Oefening 1: Voltooid tegenwoordige tijd van regelmatige werkwoorden
2. Jij *hebt geschreven* een brief. (Hint: Werkwoord schrijven in perfectum.)
3. Hij *heeft gekocht* een appel. (Hint: Voltooid tegenwoordige tijd van kopen.)
4. Wij *hebben geluisterd* naar muziek. (Hint: Luisteren in de voltooid tegenwoordige tijd.)
5. Jullie *hebben gekeken* naar de film. (Hint: Kijken perfectum.)
6. Zij (mv) *hebben gewerkt* in de tuin. (Hint: Werkwoord werken in perfectum.)
7. Ik *heb geholpen* mijn vriend. (Hint: Helpen in voltooid tegenwoordige tijd.)

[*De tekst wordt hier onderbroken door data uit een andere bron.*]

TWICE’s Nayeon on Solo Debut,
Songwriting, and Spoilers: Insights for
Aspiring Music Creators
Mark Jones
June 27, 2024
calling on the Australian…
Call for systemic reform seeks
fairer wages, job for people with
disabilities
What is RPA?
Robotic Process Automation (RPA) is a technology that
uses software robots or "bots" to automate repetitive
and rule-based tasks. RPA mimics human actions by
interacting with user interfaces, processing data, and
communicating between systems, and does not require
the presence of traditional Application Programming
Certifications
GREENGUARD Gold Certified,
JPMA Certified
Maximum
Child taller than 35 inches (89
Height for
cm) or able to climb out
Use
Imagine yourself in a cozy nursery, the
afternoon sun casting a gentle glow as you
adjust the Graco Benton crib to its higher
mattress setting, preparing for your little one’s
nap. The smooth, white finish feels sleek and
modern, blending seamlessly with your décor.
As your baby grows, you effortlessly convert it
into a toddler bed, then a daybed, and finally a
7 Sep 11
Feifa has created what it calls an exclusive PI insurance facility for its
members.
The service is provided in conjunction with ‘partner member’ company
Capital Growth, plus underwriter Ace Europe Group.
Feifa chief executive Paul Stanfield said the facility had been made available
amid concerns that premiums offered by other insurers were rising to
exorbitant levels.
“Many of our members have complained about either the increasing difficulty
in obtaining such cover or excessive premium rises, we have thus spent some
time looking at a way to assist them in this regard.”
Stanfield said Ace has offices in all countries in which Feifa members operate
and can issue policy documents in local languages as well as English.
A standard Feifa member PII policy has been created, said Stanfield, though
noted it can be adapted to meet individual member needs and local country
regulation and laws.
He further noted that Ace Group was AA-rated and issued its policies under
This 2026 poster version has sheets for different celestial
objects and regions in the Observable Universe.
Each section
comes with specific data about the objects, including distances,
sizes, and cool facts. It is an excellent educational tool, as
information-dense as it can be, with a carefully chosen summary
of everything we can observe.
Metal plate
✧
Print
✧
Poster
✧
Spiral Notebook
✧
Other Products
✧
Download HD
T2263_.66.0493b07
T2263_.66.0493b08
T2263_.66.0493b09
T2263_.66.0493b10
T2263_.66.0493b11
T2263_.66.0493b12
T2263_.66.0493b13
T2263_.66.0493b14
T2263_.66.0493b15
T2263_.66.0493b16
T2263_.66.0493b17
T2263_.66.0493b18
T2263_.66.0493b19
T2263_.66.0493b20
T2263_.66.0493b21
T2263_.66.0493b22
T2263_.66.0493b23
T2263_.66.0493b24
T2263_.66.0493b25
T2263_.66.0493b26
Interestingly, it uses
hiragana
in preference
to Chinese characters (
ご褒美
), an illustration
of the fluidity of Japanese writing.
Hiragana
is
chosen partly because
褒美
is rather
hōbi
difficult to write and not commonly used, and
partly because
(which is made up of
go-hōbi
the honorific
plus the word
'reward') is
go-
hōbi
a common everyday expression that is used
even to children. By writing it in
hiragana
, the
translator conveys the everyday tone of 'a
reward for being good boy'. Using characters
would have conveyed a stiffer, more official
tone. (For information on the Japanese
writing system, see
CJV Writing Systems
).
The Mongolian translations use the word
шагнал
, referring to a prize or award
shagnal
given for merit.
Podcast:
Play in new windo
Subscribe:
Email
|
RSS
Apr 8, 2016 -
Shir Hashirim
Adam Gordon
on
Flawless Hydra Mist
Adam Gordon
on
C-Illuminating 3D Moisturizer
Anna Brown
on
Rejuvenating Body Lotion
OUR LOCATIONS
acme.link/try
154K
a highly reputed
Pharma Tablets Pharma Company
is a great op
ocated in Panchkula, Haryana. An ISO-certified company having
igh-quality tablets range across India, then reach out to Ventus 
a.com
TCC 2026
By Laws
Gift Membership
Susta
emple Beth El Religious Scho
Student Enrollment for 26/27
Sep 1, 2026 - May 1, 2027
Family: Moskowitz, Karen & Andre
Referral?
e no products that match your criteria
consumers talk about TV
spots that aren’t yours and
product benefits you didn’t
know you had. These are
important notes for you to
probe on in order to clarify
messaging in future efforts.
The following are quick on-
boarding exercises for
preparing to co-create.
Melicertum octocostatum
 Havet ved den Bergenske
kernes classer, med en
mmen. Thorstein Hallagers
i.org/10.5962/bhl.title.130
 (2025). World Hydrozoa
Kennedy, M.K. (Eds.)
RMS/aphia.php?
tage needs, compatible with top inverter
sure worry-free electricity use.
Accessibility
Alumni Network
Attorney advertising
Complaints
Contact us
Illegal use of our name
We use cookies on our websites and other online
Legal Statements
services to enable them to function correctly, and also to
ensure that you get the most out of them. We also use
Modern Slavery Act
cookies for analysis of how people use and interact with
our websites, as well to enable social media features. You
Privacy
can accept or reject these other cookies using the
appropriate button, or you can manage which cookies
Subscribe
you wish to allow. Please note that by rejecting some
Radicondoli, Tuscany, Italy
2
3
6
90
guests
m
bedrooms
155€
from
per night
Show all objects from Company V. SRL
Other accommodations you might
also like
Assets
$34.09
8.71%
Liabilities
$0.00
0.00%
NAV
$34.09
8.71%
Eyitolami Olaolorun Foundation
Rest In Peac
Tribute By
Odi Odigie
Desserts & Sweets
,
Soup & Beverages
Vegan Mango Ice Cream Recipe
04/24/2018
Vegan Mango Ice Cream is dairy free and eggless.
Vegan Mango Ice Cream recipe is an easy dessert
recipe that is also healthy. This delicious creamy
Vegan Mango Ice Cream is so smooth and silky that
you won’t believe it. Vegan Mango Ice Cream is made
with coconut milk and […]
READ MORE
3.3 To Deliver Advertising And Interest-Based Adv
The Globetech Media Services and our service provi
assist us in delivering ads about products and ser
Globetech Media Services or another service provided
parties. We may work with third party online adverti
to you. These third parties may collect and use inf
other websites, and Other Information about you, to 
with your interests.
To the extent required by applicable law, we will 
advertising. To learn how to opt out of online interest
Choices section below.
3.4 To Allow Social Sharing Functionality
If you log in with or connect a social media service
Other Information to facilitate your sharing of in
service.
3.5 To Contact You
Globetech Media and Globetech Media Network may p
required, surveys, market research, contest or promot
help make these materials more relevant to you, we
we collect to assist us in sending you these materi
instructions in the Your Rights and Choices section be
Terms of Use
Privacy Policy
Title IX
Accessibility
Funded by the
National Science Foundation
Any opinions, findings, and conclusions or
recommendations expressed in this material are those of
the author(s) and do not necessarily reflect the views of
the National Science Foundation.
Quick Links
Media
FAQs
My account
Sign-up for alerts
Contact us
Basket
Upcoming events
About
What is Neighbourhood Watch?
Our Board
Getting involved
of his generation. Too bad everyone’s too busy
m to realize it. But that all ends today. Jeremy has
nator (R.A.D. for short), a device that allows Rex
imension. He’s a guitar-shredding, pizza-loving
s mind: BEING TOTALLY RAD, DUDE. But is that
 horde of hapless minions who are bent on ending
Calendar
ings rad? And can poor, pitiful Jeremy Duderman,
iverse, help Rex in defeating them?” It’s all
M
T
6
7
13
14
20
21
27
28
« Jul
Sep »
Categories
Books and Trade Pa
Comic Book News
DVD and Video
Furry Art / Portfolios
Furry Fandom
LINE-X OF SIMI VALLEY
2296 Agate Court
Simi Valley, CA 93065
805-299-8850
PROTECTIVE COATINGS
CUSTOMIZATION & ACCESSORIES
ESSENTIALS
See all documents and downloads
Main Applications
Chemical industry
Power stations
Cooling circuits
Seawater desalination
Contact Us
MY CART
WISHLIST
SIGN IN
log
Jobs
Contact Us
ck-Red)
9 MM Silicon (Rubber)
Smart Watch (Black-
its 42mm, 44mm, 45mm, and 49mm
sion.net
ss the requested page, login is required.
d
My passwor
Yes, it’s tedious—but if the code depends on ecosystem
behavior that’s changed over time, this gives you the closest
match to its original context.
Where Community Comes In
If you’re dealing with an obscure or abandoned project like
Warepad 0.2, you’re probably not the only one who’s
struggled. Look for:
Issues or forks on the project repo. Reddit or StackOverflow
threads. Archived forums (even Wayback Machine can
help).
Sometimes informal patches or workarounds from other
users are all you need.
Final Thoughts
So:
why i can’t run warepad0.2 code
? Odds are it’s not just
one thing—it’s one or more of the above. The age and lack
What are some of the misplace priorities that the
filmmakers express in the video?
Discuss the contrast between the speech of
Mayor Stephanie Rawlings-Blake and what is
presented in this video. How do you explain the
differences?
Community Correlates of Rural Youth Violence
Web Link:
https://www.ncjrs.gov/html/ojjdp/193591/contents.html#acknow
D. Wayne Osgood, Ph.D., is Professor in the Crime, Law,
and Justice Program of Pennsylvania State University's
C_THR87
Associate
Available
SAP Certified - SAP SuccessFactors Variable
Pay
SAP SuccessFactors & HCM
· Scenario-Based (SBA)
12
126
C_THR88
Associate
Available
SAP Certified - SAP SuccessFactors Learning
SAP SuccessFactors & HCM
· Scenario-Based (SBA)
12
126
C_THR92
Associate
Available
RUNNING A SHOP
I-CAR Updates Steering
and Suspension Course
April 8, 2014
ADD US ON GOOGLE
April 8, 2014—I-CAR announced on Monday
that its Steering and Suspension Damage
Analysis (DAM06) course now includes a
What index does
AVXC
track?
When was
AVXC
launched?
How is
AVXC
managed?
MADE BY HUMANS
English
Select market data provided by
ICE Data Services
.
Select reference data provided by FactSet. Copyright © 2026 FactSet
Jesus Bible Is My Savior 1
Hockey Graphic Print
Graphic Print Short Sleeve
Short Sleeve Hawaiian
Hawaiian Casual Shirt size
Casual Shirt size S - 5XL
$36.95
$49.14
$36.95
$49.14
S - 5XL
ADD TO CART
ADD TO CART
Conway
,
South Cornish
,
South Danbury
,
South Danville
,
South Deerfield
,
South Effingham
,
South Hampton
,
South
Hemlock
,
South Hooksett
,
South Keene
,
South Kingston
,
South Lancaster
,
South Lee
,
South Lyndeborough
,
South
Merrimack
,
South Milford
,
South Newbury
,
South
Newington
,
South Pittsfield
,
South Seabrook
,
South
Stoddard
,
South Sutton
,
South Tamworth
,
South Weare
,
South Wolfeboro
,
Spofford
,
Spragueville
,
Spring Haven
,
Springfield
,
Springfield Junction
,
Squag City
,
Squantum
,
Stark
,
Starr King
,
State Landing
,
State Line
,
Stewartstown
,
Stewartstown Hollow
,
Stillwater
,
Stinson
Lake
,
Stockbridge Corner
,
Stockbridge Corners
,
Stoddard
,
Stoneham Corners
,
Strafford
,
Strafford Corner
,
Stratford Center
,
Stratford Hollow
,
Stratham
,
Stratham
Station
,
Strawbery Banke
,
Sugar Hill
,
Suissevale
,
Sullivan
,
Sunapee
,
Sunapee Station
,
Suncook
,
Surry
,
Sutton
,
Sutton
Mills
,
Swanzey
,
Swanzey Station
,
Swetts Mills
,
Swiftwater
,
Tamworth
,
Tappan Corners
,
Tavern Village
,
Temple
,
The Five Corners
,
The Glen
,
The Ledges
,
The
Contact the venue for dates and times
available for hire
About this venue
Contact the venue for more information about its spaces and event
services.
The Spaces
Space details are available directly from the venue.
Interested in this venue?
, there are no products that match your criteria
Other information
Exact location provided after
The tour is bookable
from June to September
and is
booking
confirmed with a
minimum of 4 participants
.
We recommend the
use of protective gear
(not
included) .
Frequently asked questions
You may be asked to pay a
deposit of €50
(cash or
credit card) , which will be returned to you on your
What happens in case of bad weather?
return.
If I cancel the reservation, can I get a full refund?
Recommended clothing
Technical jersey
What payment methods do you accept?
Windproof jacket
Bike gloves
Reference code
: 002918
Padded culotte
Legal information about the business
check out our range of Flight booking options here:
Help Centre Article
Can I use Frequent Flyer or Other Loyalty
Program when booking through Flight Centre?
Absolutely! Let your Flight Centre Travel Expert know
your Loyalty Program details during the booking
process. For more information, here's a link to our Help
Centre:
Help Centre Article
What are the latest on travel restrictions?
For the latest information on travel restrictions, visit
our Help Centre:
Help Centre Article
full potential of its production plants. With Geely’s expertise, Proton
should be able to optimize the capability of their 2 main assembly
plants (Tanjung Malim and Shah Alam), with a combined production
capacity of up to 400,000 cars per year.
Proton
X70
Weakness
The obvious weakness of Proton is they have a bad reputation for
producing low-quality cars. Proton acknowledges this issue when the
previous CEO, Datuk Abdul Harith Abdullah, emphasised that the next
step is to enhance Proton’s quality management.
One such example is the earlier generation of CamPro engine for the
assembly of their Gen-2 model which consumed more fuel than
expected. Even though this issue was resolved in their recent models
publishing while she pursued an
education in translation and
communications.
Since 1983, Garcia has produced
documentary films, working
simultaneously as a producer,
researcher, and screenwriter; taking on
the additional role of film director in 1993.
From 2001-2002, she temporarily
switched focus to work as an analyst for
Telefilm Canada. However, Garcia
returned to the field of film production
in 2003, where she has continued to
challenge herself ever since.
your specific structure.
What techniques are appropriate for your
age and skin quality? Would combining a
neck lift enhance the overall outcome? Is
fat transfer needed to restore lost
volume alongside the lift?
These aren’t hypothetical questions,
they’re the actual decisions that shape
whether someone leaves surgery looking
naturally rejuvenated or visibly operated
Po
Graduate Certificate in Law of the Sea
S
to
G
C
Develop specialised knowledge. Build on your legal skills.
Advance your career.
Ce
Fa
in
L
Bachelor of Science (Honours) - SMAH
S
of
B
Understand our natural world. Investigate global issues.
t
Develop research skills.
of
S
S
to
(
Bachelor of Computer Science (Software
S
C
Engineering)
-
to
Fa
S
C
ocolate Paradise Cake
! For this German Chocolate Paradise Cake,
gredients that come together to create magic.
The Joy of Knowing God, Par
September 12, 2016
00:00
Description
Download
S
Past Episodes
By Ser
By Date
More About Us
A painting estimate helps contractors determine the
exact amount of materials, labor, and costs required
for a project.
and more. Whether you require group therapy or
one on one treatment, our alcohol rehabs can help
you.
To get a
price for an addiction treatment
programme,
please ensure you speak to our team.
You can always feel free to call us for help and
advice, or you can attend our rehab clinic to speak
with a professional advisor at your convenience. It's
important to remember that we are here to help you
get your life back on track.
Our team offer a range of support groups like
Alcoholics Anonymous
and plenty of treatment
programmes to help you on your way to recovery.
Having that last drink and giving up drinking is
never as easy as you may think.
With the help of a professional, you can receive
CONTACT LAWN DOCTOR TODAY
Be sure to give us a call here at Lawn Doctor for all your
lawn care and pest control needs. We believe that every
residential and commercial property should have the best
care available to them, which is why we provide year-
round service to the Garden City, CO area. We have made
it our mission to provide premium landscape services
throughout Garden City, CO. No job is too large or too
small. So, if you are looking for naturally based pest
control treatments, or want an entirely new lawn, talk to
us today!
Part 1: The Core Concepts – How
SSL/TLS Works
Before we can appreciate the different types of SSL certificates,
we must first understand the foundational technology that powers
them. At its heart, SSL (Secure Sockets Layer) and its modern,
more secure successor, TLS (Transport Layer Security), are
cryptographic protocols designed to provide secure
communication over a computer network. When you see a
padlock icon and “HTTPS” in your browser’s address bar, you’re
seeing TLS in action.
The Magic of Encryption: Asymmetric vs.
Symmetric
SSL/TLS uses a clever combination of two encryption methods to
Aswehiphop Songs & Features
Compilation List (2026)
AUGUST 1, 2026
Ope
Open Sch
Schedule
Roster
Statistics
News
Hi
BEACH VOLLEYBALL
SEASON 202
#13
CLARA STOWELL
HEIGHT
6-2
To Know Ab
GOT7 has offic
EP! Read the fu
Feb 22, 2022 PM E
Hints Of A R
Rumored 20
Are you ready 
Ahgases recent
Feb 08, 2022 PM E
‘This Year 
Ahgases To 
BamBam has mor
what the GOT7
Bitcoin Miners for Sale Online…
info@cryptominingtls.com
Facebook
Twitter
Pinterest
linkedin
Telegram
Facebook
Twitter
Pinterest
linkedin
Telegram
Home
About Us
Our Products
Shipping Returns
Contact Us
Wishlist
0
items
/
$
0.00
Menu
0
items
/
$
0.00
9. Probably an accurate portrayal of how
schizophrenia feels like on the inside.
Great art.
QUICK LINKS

8. Jij *hebt geleerd* Grieks. (Hint: Leren in perfectum.)
9. Hij *heeft gewandeld* in het park. (Hint: Wandelen voltooid tegenwoordige tijd.)
10. Wij *hebben gegeten* pasta. (Hint: Eten in perfectum.)
Oefening 2: Voltooid tegenwoordige tijd met onregelmatige werkwoorden
2. Jij *bent gegaan* naar school. (Hint: Werkwoord gaan, let op hulpwerkwoord.)
3. Zij (ev) *heeft gezien* de kat. (Hint: Zien in voltooid tegenwoordige tijd.)
4. Wij *hebben genomen* de bus. (Hint: Voltooid tegenwoordige tijd van nemen.)
5. Jullie *hebben gevonden* een sleutel. (Hint: Werkwoord vinden perfectum.)
6. Hij *heeft geschreven* een verhaal. (Hint: Schrijven in perfectum.)
7. Ik *heb gesproken* met de leraar. (Hint: Spreken voltooid tegenwoordige tijd.)
8. Jij *bent gebleven* thuis. (Hint: Werkwoord blijven, let op hulpwerkwoord.)
9. Zij (mv) *hebben gebracht* een cadeau. (Hint: Brengen in perfectum.)
10. Wij *hebben gezwommen* in het zwembad. (Hint: Zwemmen voltooid tegenwoordige tijd.)